Crystal Palace dinosaur conservation work restores Iggy the Iguanodon to his former glory

By Sophie Beckwith | 19 January 2016

Conservation work to repair the historical Crystal Palace dinosaurs has reconditioned one of the park's most famous extinct residents

Restored Iguanodon
The restored Iguanodon© Lynn Hilton
In 1853, a group of eminent professors and palaeontologists held a New Year’s Eve feast inside the concrete mould of an Iguanodon in Crystal Palace’s Dinosaur Court. The first full-scale reconstruction of dinosaurs ever attempted went on public display when the park opened in June 1854.

Dinosaur remains were being discovered up and down the country and dinomania was in full-swing. English sculptor and natural history artist Benjamin Waterhouse Hawkins (1807-1894) was commissioned to build the Crystal Palace figures based on cutting-edge science and theories of the time.

Scaffolding and restoration workers around the concrete Iguanodon monument
Conservation work on the Iguanodon sculpture© Lynn Hilton
The Park has four dinosaurs in the true sense of the word, along with pterodactyls, plesiosaurs, crocodilians, and amphibians with many statues based on specimens currently on display in UK natural history museums. But the Grade I-listed concrete figures are now in a serious state of decline.

restoration worker digging at the feet of the concrete Iguanodon monument
Dinosaur statues, Crystal Palace Park© Lynn Hilton
Ellinor Michel is an evolutionary biologist at London’s Natural History Museum and the chair and a trustee of the conservation group Friends of Crystal Palace Dinosaurs.

She describes the statues as “old-fashioned, scary and crazy, looming out of the landscape in a way you don’t expect." “The weirdness of having a Jurassic Park in South London is so improbable," she adds.

Restoration worker scrubbing concrete on dinosaur statue
Conservation work being carried out on the concrete© Lynn Hilton
“Sculptures are being repaired according to priority. We chose Iggy because it’s one of the most iconic; it was seriously splitting with cracks opening up to four centimetres.”

The whole of Iggy’s structure has been cleaned, dirt between the scales that was adding to the monument’s cracks has been removed and rotten teeth have been replaced. Fresh paintwork means Iggy is once again a resplendent green, complete with bright white toenails.

Dinosaur model having toes painted by restoration worker
Painting work on Iggy the Iguanodon's toenails© Lynn Hilton
“The dinosaurs are a fantastic demonstration of science, history and conservation, they show an appreciation of extinction and represent the first big public outreach on natural history,” Michel says.

“At the time scholars worked in splendid isolation, then there was the general population- not worth communicating with about complex stuff- notably science, the park was the first 'edutainment'.”

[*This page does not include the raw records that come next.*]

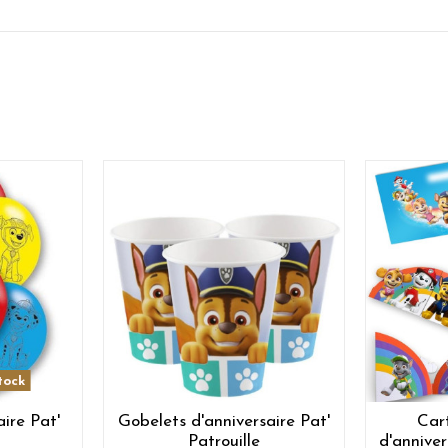
tock
aire Pat'
Gobelets d'anniversaire Pat'
Cart
Patrouille
d'anniver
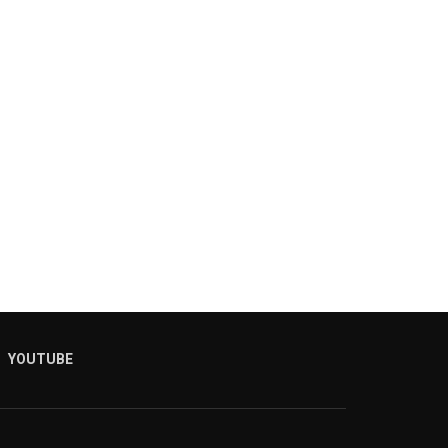
YOUTUBE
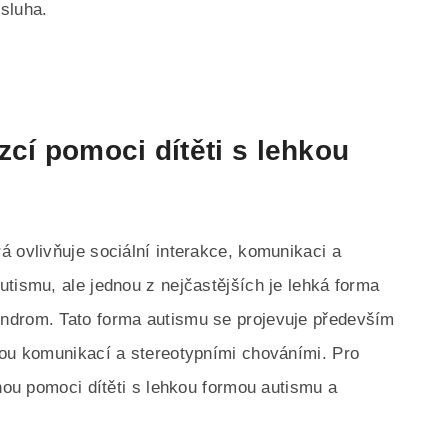
sluha.
zcí pomoci dítěti s lehkou
á ovlivňuje sociální interakce, komunikaci a
utismu, ale jednou z nejčastějších je lehká forma
ndrom. Tato forma autismu se projevuje především
nou komunikací a stereotypními chováními. Pro
ohou pomoci dítěti s lehkou formou autismu a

Two dinosaur structures in park
Crystal Palace's Iguanodon monuments© Lynn Hilton
The construction of a new park café housing a dinosaur interpretation centre starts in April and information signs are being updated.

Emerald Ant will premiere a giant “Iggy” at Lyme Regis Fossil Festival in May 2016, beginning a three year geology-themed schools tour telling the story behind the famous dinosaurs and raising awareness of their need for restoration.

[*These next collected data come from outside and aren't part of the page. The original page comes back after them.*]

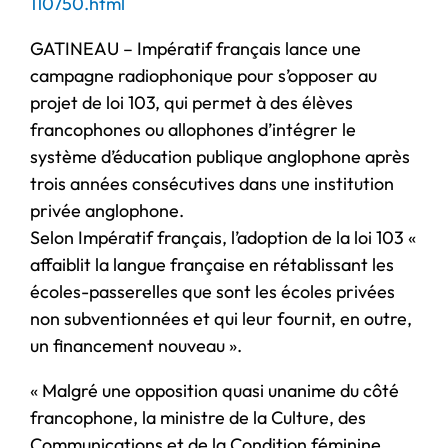
110750.html
GATINEAU – Impératif français lance une
campagne radiophonique pour s’opposer au
projet de loi 103, qui permet à des élèves
francophones ou allophones d’intégrer le
système d’éducation publique anglophone après
trois années consécutives dans une institution
privée anglophone.
Selon Impératif français, l’adoption de la loi 103 «
affaiblit la langue française en rétablissant les
écoles-passerelles que sont les écoles privées
non subventionnées et qui leur fournit, en outre,
un financement nouveau ».
« Malgré une opposition quasi unanime du côté
francophone, la ministre de la Culture, des
Communications et de la Condition féminine,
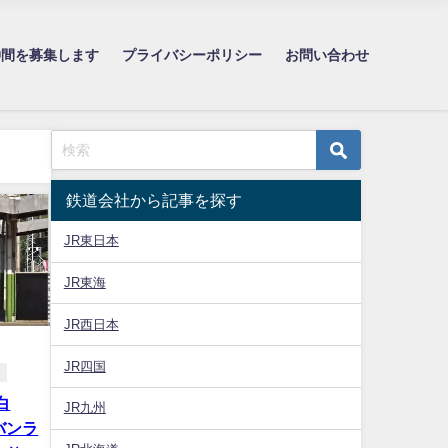
仲間を募集します
プライバシーポリシー
お問い合わせ
鉄道会社から記事を探す
JR東日本
JR東海
JR西日本
JR四国
白
JR九州
バンラ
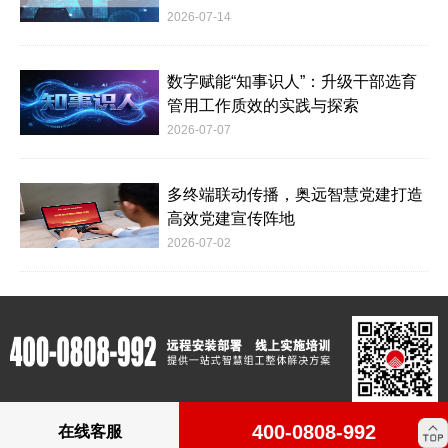
2026-07-14
数字赋能“知事识人”：升级干部选育
管用工作质效的实践与探索
2026-07-07
多终端联动传播，奥远智慧党建打造
高效党建宣传阵地
2026-07-02
400-0808-992
在线客服
版权所有：Copyright © 2012-2023 www.c4m.cn All rights reserved.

scaffolding up against the Iguanodon statue
Conservation work in Crystal Palace Park© Lynn Hilton
teeth of concrete structure close-up
A close-up of Iggy's restored teeth© Lynn Hilton

  • Find the dinosaurs in Crystal Palace Park, London. Visit for more on the conservation work.

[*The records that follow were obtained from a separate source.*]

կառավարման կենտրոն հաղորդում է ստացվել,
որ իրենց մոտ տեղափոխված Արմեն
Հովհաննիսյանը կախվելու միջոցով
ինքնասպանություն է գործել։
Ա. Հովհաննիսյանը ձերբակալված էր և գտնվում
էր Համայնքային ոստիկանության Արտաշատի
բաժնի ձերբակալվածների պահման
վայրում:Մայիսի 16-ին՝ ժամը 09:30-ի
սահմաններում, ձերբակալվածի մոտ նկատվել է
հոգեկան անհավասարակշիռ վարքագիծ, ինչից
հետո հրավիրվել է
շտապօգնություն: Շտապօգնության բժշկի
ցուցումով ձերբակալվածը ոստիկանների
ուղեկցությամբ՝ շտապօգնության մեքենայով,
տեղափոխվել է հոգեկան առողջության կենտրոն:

Three museums to meet dinosaurs in

National Museum of Scotland, Edinburgh

The current exhibition, Fossil Hunters: Unearthing the Mystery of Life on Land, features tetrapods (four-legged land vertebrates), fish, plants and land invertebrates, some of which were found as recently as summer 2015. They offer unique insights into an ecosystem that existed millions of years ago. Until August 14 2016.

Worcestershire County Museum, Kidderminster
Visit the museum on May 30 for Let's Rock, an event where you can make your own clay dinosaurs and snake mobiles, meet Vernon the life-size Velociraptor and follow the building stones trail.

Great North Museum Hancock, Newcastle
Visitors to the permanent Fossil Stories exhibition can become palaeontologists and re-assemble a prehistoric creature using virtual technology. Sound, touch and animation brings alive a world that disappeared millions of years ago.